La loi de 1905 et les hôpitaux

En organisant les nouveaux rapports entre l'Etat et les religions, la loi du 9 décembre 1905, dite de séparation de l'Eglise et de l'Etat, va accélérer le processus de laïcisation des hôpitaux, pour lequel, contrairement aux établissements d'enseignement, il n'y a pas eu de loi de laïcisation. Lorsque la laïcisation est décidée, elle comprend l'exclusion des religieux des instances de direction, la suppression des croix dans les salles de malades ou sur les corbillards des hospices, la suppression du logement des ministres des cultes, etc.

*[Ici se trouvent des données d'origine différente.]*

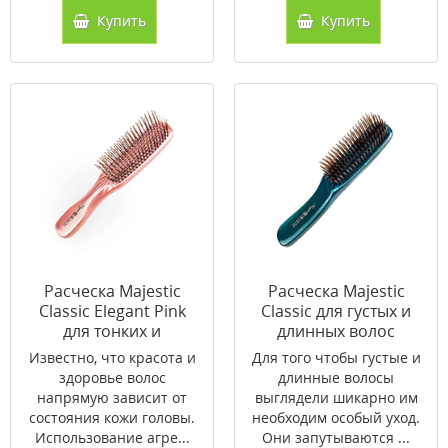
Купить
Купить
Расческа Majestic
Расческа Majestic
Classic Elegant Pink
Classic для густых и
для тонких и
длинных волос
ослабленных волос
Известно, что красота и
Для того чтобы густые и
здоровье волос
длинные волосы
напрямую зависит от
выглядели шикарно им
состояния кожи головы.
необходим особый уход.
Использование агре...
Они запутываются ...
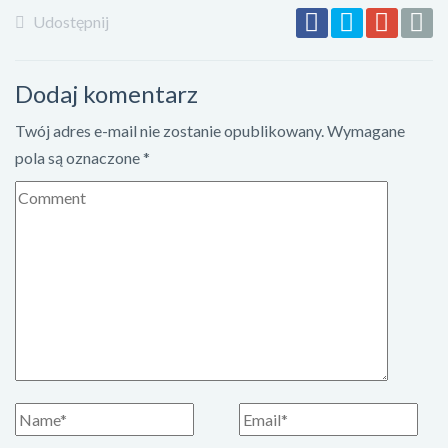
Udostępnij
Dodaj komentarz
Twój adres e-mail nie zostanie opublikowany.
Wymagane
pola są oznaczone
*
K
o
m
e
n
t
a
r
z
I
E
m
m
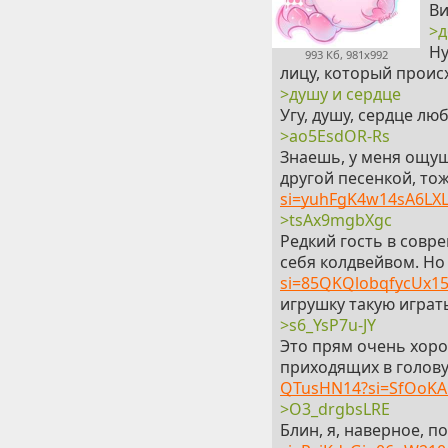
Ви
>д
Ну
993 Кб, 981x992
лицу, который проис
>душу и сердце
Угу, душу, сердце люб
>ao5EsdOR-Rs
Знаешь, у меня ощу
другой песенкой, тож
si=yuhFgK4w14sA6LX
>tsAx9mgbXgc
Редкий гость в совре
себя колдвейвом. Но 
si=85QKQlobqfycUx1
игрушку такую играт
>s6_YsP7u-JY
Это прям очень хоро
приходящих в голову 
QTusHN14?si=SfOoK
>O3_drgbsLRE
Блин, я, наверное, п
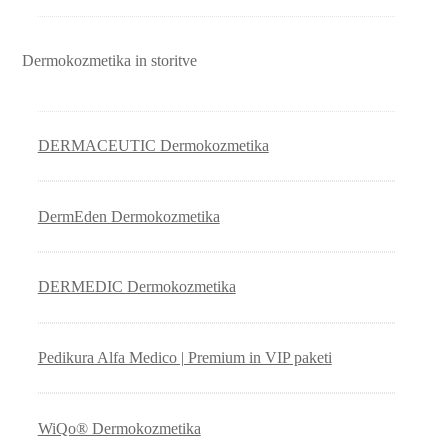
Dermokozmetika in storitve
DERMACEUTIC Dermokozmetika
DermEden Dermokozmetika
DERMEDIC Dermokozmetika
Pedikura Alfa Medico | Premium in VIP paketi
WiQo® Dermokozmetika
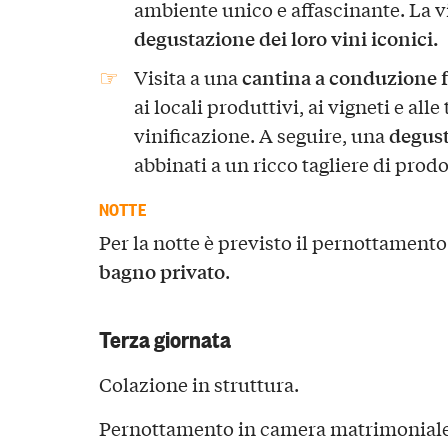
ambiente unico e affascinante. La v
degustazione dei loro vini iconici.
cantina a conduzione fa
Visita a una
ai locali produttivi, ai vigneti e alle
degust
vinificazione. A seguire, una
abbinati a un ricco tagliere di prodot
NOTTE
Per la notte è previsto il pernottamento
bagno privato
.
Terza giornata
Colazione in struttura.
Pernottamento in camera matrimoniale 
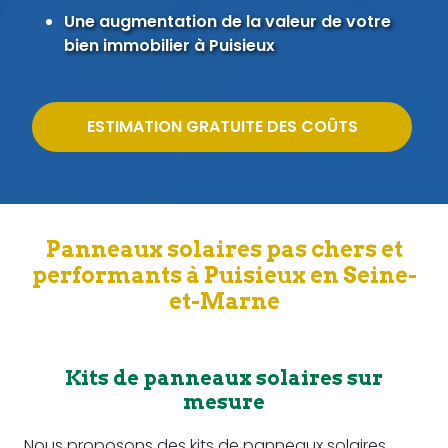
Une augmentation de la valeur de votre
bien immobilier à Puisieux
ESTIMATION GRATUITE DES COÛTS
Panneaux solaires pas chers et
performants à Puisieux en Seine-
et-Marne
Kits de panneaux solaires sur
mesure
Nous proposons des kits de panneaux solaires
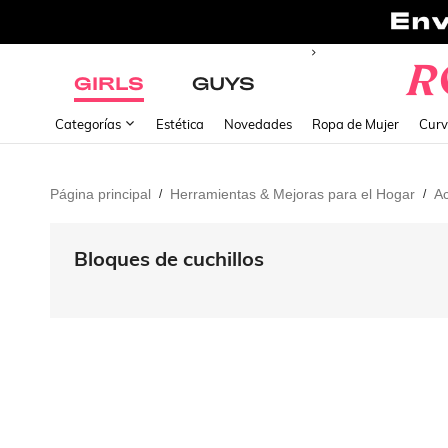
GIRLS
GUYS
Categorías
Estética
Novedades
Ropa de Mujer
Curv
Página principal
Herramientas & Mejoras para el Hogar
Ac
/
/
Bloques de cuchillos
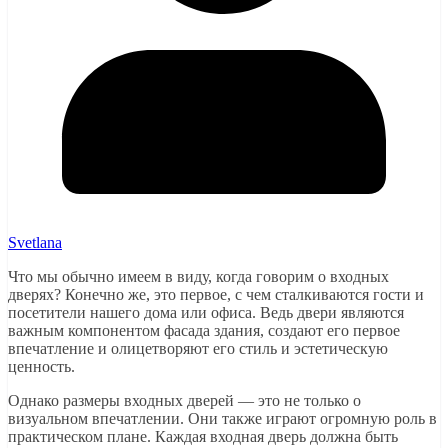
Svetlana
Что мы обычно имеем в виду, когда говорим о входных
дверях? Конечно же, это первое, с чем сталкиваются гости и
посетители нашего дома или офиса. Ведь двери являются
важным компонентом фасада здания, создают его первое
впечатление и олицетворяют его стиль и эстетическую
ценность.
Однако размеры входных дверей — это не только о
визуальном впечатлении. Они также играют огромную роль в
практическом плане. Каждая входная дверь должна быть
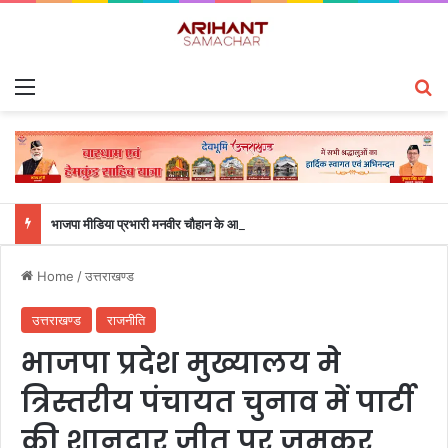
Menu
S
भाजपा मीडिया प्रभारी मनवीर चौहान के आश्वासन के बाद दो सप्ताह से चल रहा महाविद्यालय के छात्रों का धरना समाप्त
Home
/
उत्तराखण्ड
उत्तराखण्ड
राजनीति
भाजपा प्रदेश मुख्यालय मे
त्रिस्तरीय पंचायत चुनाव में पार्टी
की शानदार जीत पर जमकर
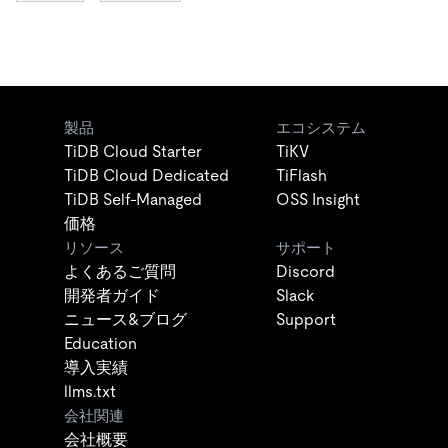
製品
エコシステム
TiDB Cloud Starter
TiKV
TiDB Cloud Dedicated
TiFlash
TiDB Self-Managed
OSS Insight
価格
リソース
サポート
よくあるご質問
Discord
開発者ガイド
Slack
ニュース&ブログ
Support
Education
導入実績
llms.txt
会社関連
会社概要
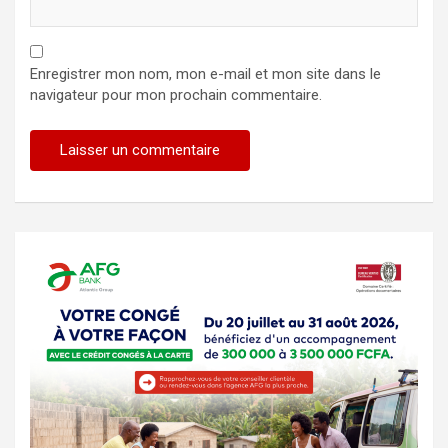
Enregistrer mon nom, mon e-mail et mon site dans le
navigateur pour mon prochain commentaire.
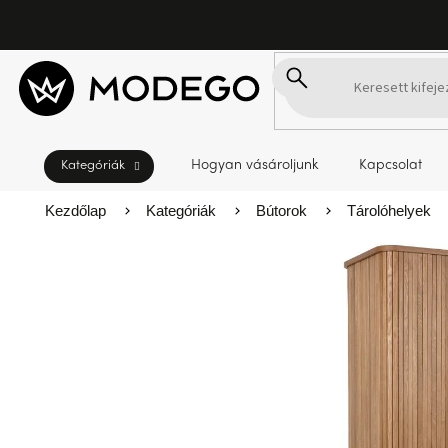
Ugrás
a
fő
tartalomhoz
Hogyan vásároljunk
Kapcsolat
Kezdőlap
Kategóriák
Bútorok
Tárolóhelyek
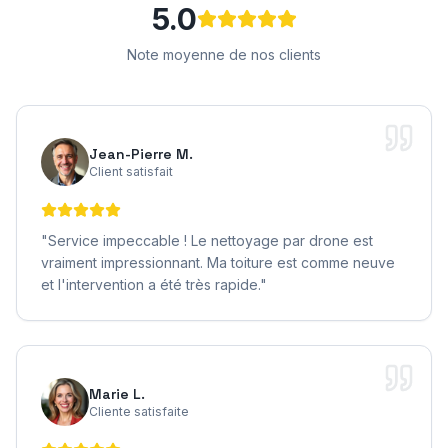
5.0
Note moyenne de nos clients
Jean-Pierre M.
Client satisfait
"
Service impeccable ! Le nettoyage par drone est
vraiment impressionnant. Ma toiture est comme neuve
et l'intervention a été très rapide.
"
Marie L.
Cliente satisfaite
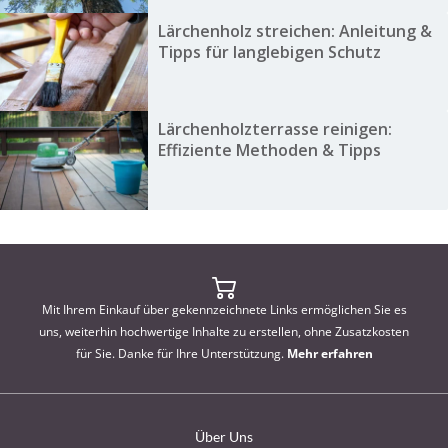
Lärchenholz streichen: Anleitung &
Tipps für langlebigen Schutz
Lärchenholzterrasse reinigen:
Effiziente Methoden & Tipps
Mit Ihrem Einkauf über gekennzeichnete Links ermöglichen Sie es
uns, weiterhin hochwertige Inhalte zu erstellen, ohne Zusatzkosten
für Sie. Danke für Ihre Unterstützung.
Mehr erfahren
Über Uns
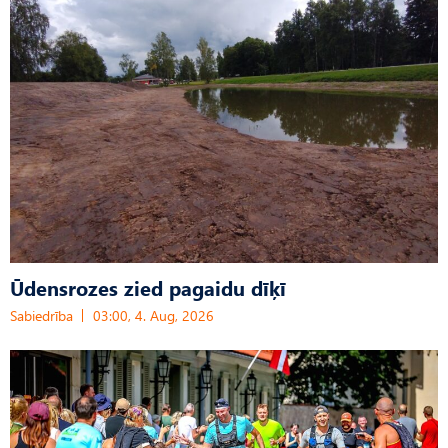
Ūdensrozes zied pagaidu dīķī
Sabiedrība
03:00, 4. Aug, 2026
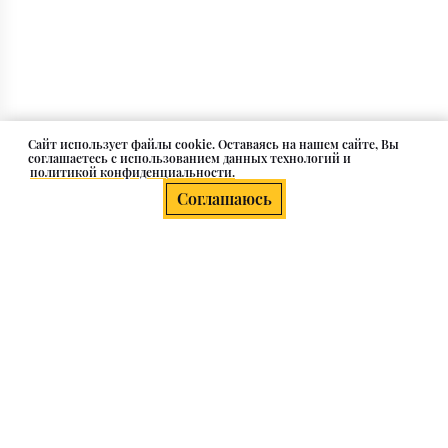
Cайт использует файлы cookie. Оставаясь на нашем сайте, Вы
соглашаетесь с использованием данных технологий и
политикой конфиденциальности.
Соглашаюсь
Плитка 200х300 мм (20 на 30 см)
Плитка керамогранитная размером
20 на 30 см
(или
200х300 мм
) — один из популярных и универсальных
форматов на рынке, которая обладает рядом
практических и эстетических преимуществ:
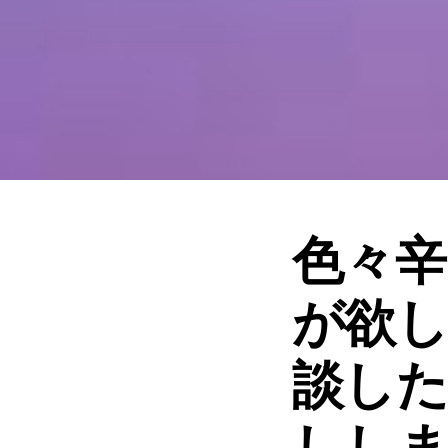
色々辛
が欲し
談し
しし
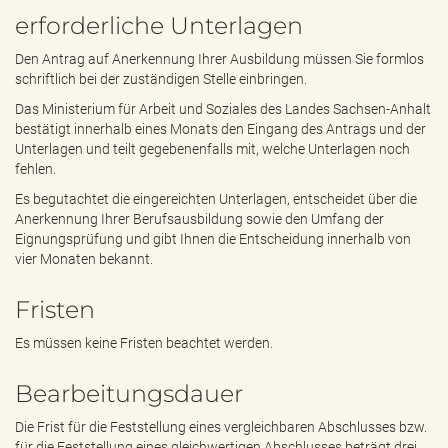
erforderliche Unterlagen
Den Antrag auf Anerkennung Ihrer Ausbildung müssen Sie formlos
schriftlich bei der zuständigen Stelle einbringen.
Das Ministerium für Arbeit und Soziales des Landes Sachsen-Anhalt
bestätigt innerhalb eines Monats den Eingang des Antrags und der
Unterlagen und teilt gegebenenfalls mit, welche Unterlagen noch
fehlen.
Es begutachtet die eingereichten Unterlagen, entscheidet über die
Anerkennung Ihrer Berufsausbildung sowie den Umfang der
Eignungsprüfung und gibt Ihnen die Entscheidung innerhalb von
vier Monaten bekannt.
Fristen
Es müssen keine Fristen beachtet werden.
Bearbeitungsdauer
Die Frist für die Feststellung eines vergleichbaren Abschlusses bzw.
für die Feststellung eines gleichwertigen Abschlusses beträgt drei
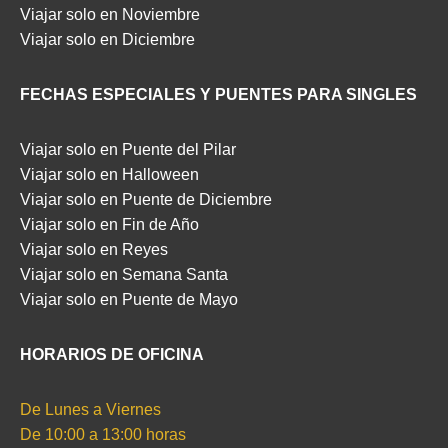
Viajar solo en Noviembre
Viajar solo en Diciembre
FECHAS ESPECIALES Y PUENTES PARA SINGLES
Viajar solo en Puente del Pilar
Viajar solo en Halloween
Viajar solo en Puente de Diciembre
Viajar solo en Fin de Año
Viajar solo en Reyes
Viajar solo en Semana Santa
Viajar solo en Puente de Mayo
HORARIOS DE OFICINA
De Lunes a Viernes
De 10:00 a 13:00 horas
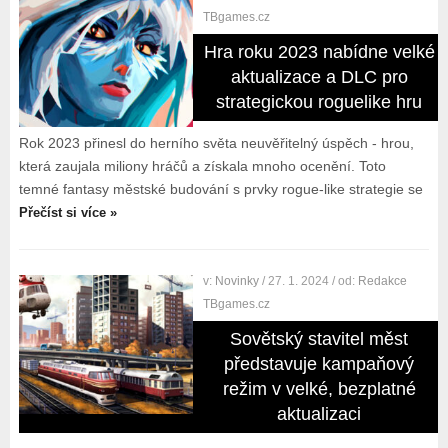
TBgames.cz
Hra roku 2023 nabídne velké
aktualizace a DLC pro
strategickou roguelike hru
Rok 2023 přinesl do herního světa neuvěřitelný úspěch - hrou,
která zaujala miliony hráčů a získala mnoho ocenění. Toto
temné fantasy městské budování s prvky rogue-like strategie se
Přečíst si více »
v:
Novinky
/ 27. 1. 2024
/ od:
Redakce
TBgames.cz
Sovětský stavitel měst
představuje kampaňový
režim v velké, bezplatné
aktualizaci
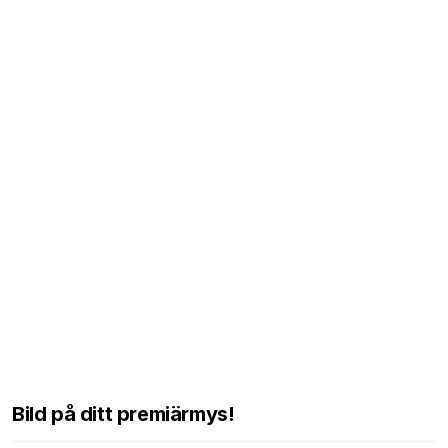
Bild på ditt premiärmys!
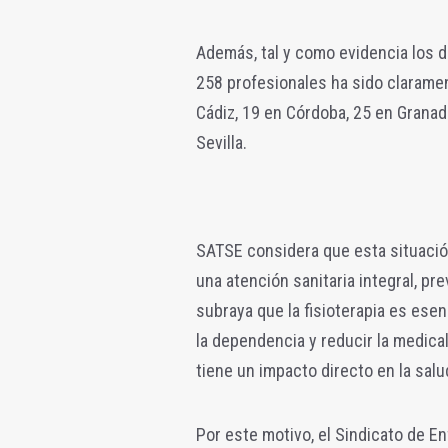
Además, tal y como evidencia los d
258 profesionales ha sido claramen
Cádiz, 19 en Córdoba, 25 en Granad
Sevilla.
SATSE considera que esta situación
una atención sanitaria integral, pre
subraya que la fisioterapia es esen
la dependencia y reducir la medica
tiene un impacto directo en la salu
Por este motivo, el Sindicato de 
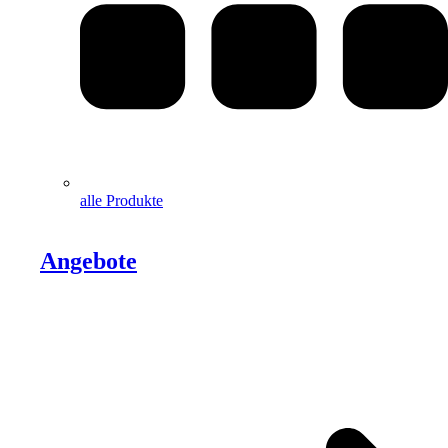
alle Produkte
Angebote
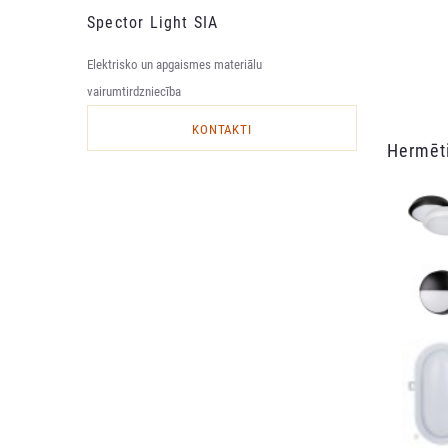
Spector Light SIA
Elektrisko un apgaismes materiālu
vairumtirdzniecība
KONTAKTI
Hermēt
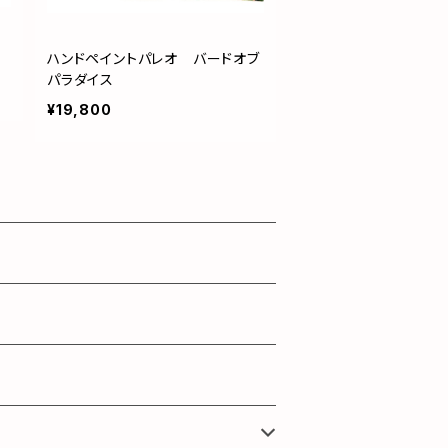
ハンドペイントパレオ バードオブ
パラダイス
¥19,800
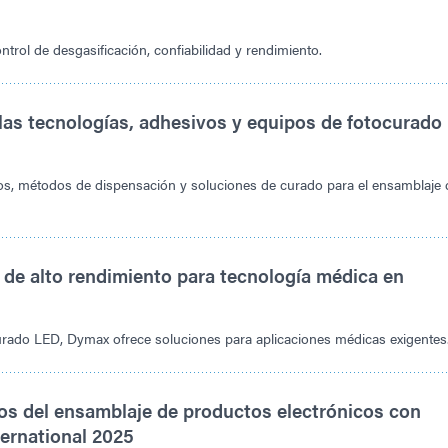
trol de desgasificación, confiabilidad y rendimiento.
s tecnologías, adhesivos y equipos de fotocurado
s, métodos de dispensación y soluciones de curado para el ensamblaje 
de alto rendimiento para tecnología médica en
ado LED, Dymax ofrece soluciones para aplicaciones médicas exigentes
os del ensamblaje de productos electrónicos con
ernational 2025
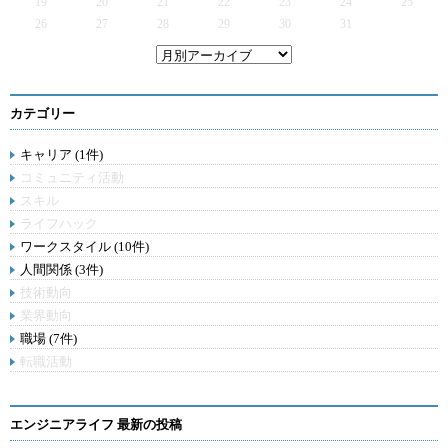
19
20
21
22
23
24
25
26
27
28
29
30
31
カテゴリー
キャリア (1件)
コミュニティ活動
スキル
ライフハック
ワークスタイル (10件)
人間関係 (3件)
技術動向
業界動向
職場 (7件)
転職活動
エンジニアライフ 最新の投稿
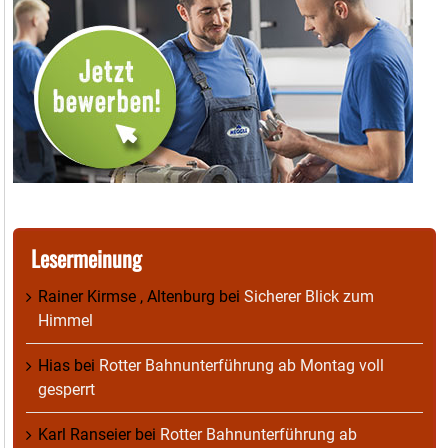
Lesermeinung
Rainer Kirmse , Altenburg
bei
Sicherer Blick zum
Himmel
Hias
bei
Rotter Bahnunterführung ab Montag voll
gesperrt
Karl Ranseier
bei
Rotter Bahnunterführung ab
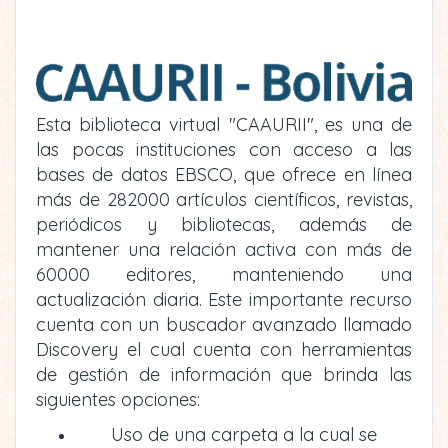
Esta biblioteca virtual "CAAURII", es una de
las pocas instituciones con acceso a las
bases de datos EBSCO, que ofrece en línea
más de 282000 artículos científicos, revistas,
periódicos y bibliotecas, además de
mantener una relación activa con más de
60000 editores, manteniendo una
actualización diaria. Este importante recurso
cuenta con un buscador avanzado llamado
Discovery el cual cuenta con herramientas
de gestión de información que brinda las
siguientes opciones:
Uso de una carpeta a la cual se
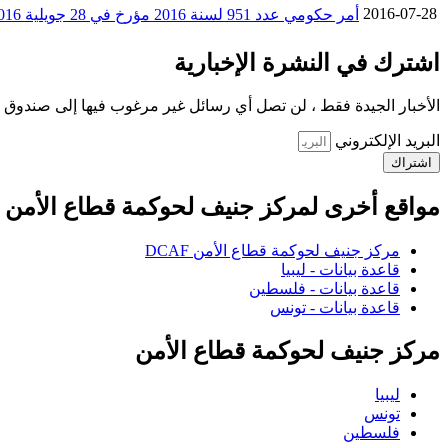
2016-07-28
أمر حكومي عدد 951 لسنة 2016 مؤرخ في 28 جويلية 2016 يتعلق بتنظيم وزارة الشؤون المحليّة
اشترك في النشرة الإخبارية
الأخبار الجيدة فقط ، لن تصل أي رسائل غير مرغوب فيها إلى صندوق ا
البريد الإلكتروني
اشتراك
مواقع أخرى لمركز جنيف لحوكمة قطاع الأمن
مركز جنيف لحوكمة قطاع الأمن DCAF
قاعدة بيانات - ليبيا
قاعدة بيانات - فلسطين
قاعدة بيانات - تونس
مركز جنيف لحوكمة قطاع الأمن
ليبيا
تونس
فلسطين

En revanche, la loi de 1905 provoque, en l'organisant -  « Pourront toutefois être inscrites auxdits budgets les dépenses relatives à des services d'aumônerie et destinées à assurer le libre exercice des cultes dans les établissements publics tels que lycées, collèges, écoles, hospices, asiles et prisons » -, le retour de l'aumônier à l'hôpital, dont prêtre, rabbin et pasteur s'étaient souvent trouvé expulsés quelques années auparavant, au grand dam des malades. Dans ce nouveau cadre, l'extrême-onction pratiquée par les catholiques devient tributaire du carnet à souches délivré par l'administration.